Dynamic hierarchical bayesian inference underpins human social learning

Seminar

  • Date: Jun 2, 2016
  • Time: 01:00 PM - 02:00 PM (Local Time Germany)
  • Speaker: Dr Andreea Diaconescu
  • Translational Neuromodeling Unit (TNU) University of Zürich/ETH Zürich
  • Location: Max Planck Institute of Psychiatry
  • Room: Lecture Hall
  • Host: Leonhard Schilbach
  • Contact: leonhard_schilbach@psych.mpg.de
Dynamic hierarchical bayesian inference underpins human social learning
Information about the state of the world reaches the brain through the senses. In contrast to the traditional view postulating that sensory information propagates through the brain in a feed;forward manner, it has recently been suggested that perception is as an active process with the brain constantly generating hypotheses about the causes of its sensory inputs in order to anticipate future events.

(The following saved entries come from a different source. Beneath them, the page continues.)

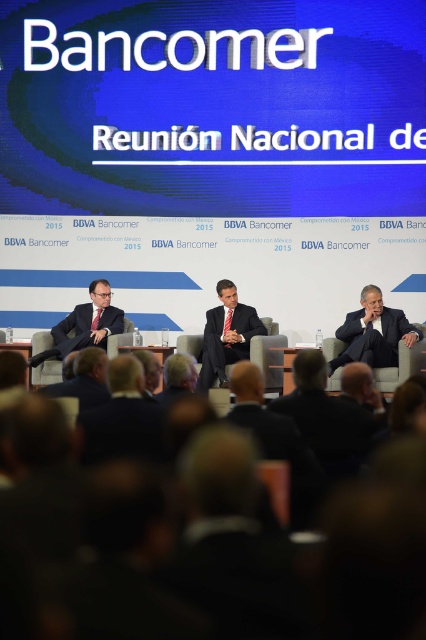 Between dark blue suit at center and matte black suit at left, which one is positioned higher?

Positioned higher is matte black suit at left.

Does dark blue suit at center have a greater height compared to matte black suit at left?

No.

This screenshot has height=640, width=426. Find the location of `dark blue suit at center`. dark blue suit at center is located at coordinates (123, 419).

What are the coordinates of `dark blue suit at center` in the screenshot? It's located at (123, 419).

Is matte black suit at center thinner than matte black suit at left?

A: Indeed, matte black suit at center has a lesser width compared to matte black suit at left.

Image resolution: width=426 pixels, height=640 pixels. I want to click on matte black suit at center, so click(x=227, y=336).

Which is below, matte black suit at right or matte black suit at center?

matte black suit at center

Who is higher up, matte black suit at right or matte black suit at center?

matte black suit at right is higher up.

Between point (354, 344) and point (218, 374), which one is positioned behind?

Point (218, 374)

The image size is (426, 640). What are the coordinates of `matte black suit at right` in the screenshot? It's located at (374, 332). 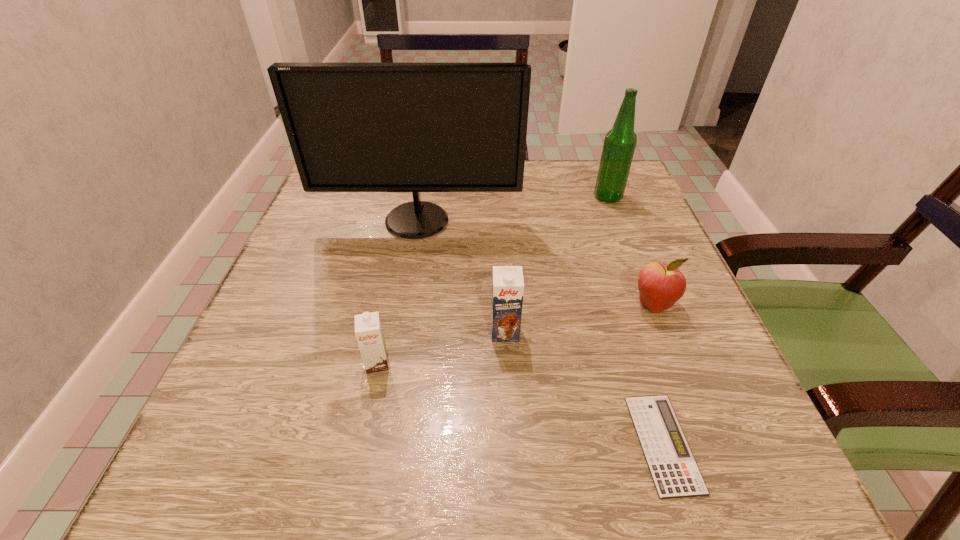 This screenshot has width=960, height=540. I want to click on free location that satisfies the following two spatial constraints: 1. on the label of the beer bottle; 2. on the front side of the fifth farthest object, so click(x=672, y=363).

Locate an element on the screen. free spot that satisfies the following two spatial constraints: 1. on the label of the beer bottle; 2. on the front-facing side of the tallest object is located at coordinates (617, 221).

The width and height of the screenshot is (960, 540). I want to click on free spot that satisfies the following two spatial constraints: 1. on the front-facing side of the apple; 2. on the left side of the computer monitor, so click(x=402, y=304).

This notion that the brain continuously updates a generative model of the causes of its sensory inputs has been formalized under the “Bayesian brain hypothesis”. This proposal is particularly critical for social learning when predictions about the causes of social stimuli become building blocks for more complex representations of other persons, including intentionality. In this talk, I will present evidence from three neuroimaging studies employing either fMRI or EEG in the context of social learning, that the brain utilizes Bayesian inference machinery, in particular hierarchically organised precision;weighted prediction errors, to generate a model of another person and his/her intentions.